There are two important things to pay attention to when using thefilter method. First, is that it doesn’t change any of the underlying items, it simply adds them to the new array if it passes the test. Second, is that you need to be aware of JavaScript’s truthy/falsy gotchas. The function is expecting a boolean to be returned, but if you return something that is not a boolean, it will coerce it into a boolean. This is where understanding the nuances of truthy and falsy are important.
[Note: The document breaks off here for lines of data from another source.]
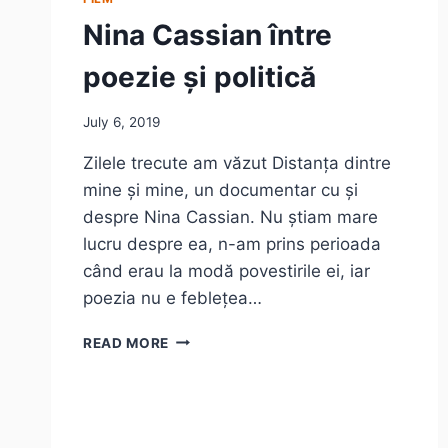
Nina Cassian între
poezie și politică
July 6, 2019
Zilele trecute am văzut Distanța dintre
mine și mine, un documentar cu și
despre Nina Cassian. Nu știam mare
lucru despre ea, n-am prins perioada
când erau la modă povestirile ei, iar
poezia nu e feblețea…
NINA
READ MORE
CASSIAN
ÎNTRE
POEZIE
ȘI
POLITICĂ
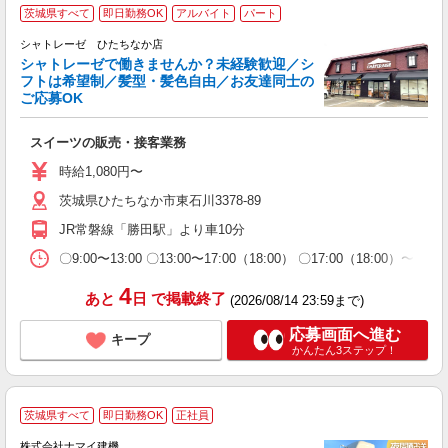
茨城県すべて
即日勤務OK
アルバイト
パート
シャトレーゼ ひたちなか店
シャトレーゼで働きませんか？未経験歓迎／シ
フトは希望制／髪型・髪色自由／お友達同士の
安
ご応募OK
入
第
スイーツの販売・接客業務
ブ
短
時給1,080円〜
転
茨城県ひたちなか市東石川3378-89
し
JR常磐線「勝田駅」より車10分
〇9:00〜13:00 〇13:00〜17:00（18:00） 〇17
4
あと
日
で掲載終了
(2026/08/14 23:59まで)
応募画面へ進む
キープ
かんたん3ステップ！
*
茨城県すべて
即日勤務OK
正社員
株式会社ナマイ建機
Just like map there is a 2nd and 3rd argument that is passed to the function, which you can learn more about at MDN’s documentation on the filter method.

The Reduce Method

The reduce method is the most versatile method out of all of them. It applies a function against an accumulator and each element in the array to reduce it to a single value. The function passed takes in two arguments, the accumulator and current item, and what is returned is the accumulator for the next function call. Once it has been run on all of the items in the array, then the final accumulator value is returned. Here is a simple example of it in action:

const items = [1, 2, 3, 4];
const sumOfItems = items.reduce((acc, cur) => acc + cur);

console.log(sumOfItems);
// 10

The reduce method, in addition to the function, takes an optional second value. If you pass in this value, it will be used as the initial value of the accumulator, otherwise, the value at the 0 index will be used as the initial value and function won't be called on that item. Even though it is optional, I highly advise you to not leave it out. Using the above example you can see how much something can change by changing the initial value:

const items = [1, 2, 3, 4];
items.reduce((acc, cur) => acc + cur, 0); //10
items.reduce((acc, cur) => acc + cur, ""); //'1234'

Once again, there is an optional 3rd and 4th argument that you can learn more about at MDN

Method Chaining

The great thing about these methods is that you can chain them together. So if you need to filter and then reduce you can, simply by chaining them together like this:

const bookObject = bookArray
  .filter((book) => !book.read)
  .map(({ title, author }) => ({ title, author }))
  .reduce((acc, cur) => {
    acc[cur.title] = cur;
    return acc;
  }, {});

In the above example, I am filtering down to the books I haven’t read, then taking out only the title and author for each book. Finally, in the reduce, I am turning the array into an object, using the title as a key to each book.

Arrays are such an important data structure in any language, and luckily JavaScript has some fantastic ways to make it easier to iterate over them. And remember, if you are using a for…loop on an array, you are probably doing it wrong!